In the data preparation, the missing values in numerical variables (tenure, MonthlyCharges, and TotalCharges) were managed by converting them into the appropriate form and median imputation. Outliers and anomalies (negative tenure values and very large values of TotalCharges above the 99th percentile, for instance) were treated and capped. Categorical attributes were transformed into numeric data using label encoding and non-informative identification (customerID etc.) were discarded from the model.
Two classification models were created and evaluated; Logistic Regression and Random Forest Classifier with the help of scikit-learn library. The data was partitioned into training and testing datasets in an 80/20 ratio. Logistic Regression got to about 80.4% accuracy on the test set, and Random Forest got to about 79.1%. Logistic Regression was chosen as the highest performing model according to the accuracy. The confusion matrix was adopted to analyze the model performance regarding the actual classification of users as “Stay” and “Leave” customers, as well as their incorrect classification (the latter based on the accuracy of their classification).

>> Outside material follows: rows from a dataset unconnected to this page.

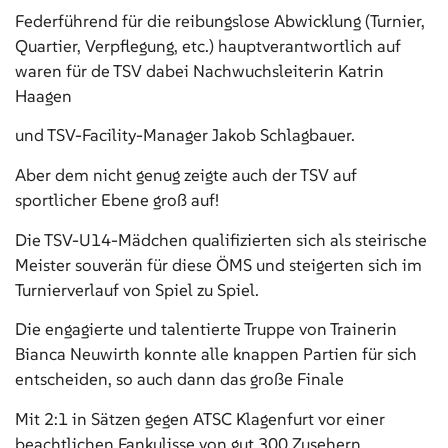
Federführend für die reibungslose Abwicklung (Turnier,
Quartier, Verpflegung, etc.) hauptverantwortlich auf
waren für de TSV dabei Nachwuchsleiterin Katrin
Haagen
und TSV-Facility-Manager Jakob Schlagbauer.
Aber dem nicht genug zeigte auch der TSV auf
sportlicher Ebene groß auf!
Die TSV-U14-Mädchen qualifizierten sich als steirische
Meister souverän für diese ÖMS und steigerten sich im
Turnierverlauf von Spiel zu Spiel.
Die engagierte und talentierte Truppe von Trainerin
Bianca Neuwirth konnte alle knappen Partien für sich
entscheiden, so auch dann das große Finale
Mit 2:1 in Sätzen gegen ATSC Klagenfurt vor einer
beachtlichen Fankulisse von gut 300 Zusehern.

Two user interfaces were implemented to present the project that are practically usable and convenient to implement: a Streamlit web application and a bot for sending messages in a Telegram application, written with python-telegram-bot. Both interfaces enable users to enter customer information, and are returned churn predictions, along with risk levels and business recommendations. The resulting version of the system illustrates that machine learning, software engineering, and UI design can work together to produce an end-to-end solution that is useful for strategic and instructional purposes.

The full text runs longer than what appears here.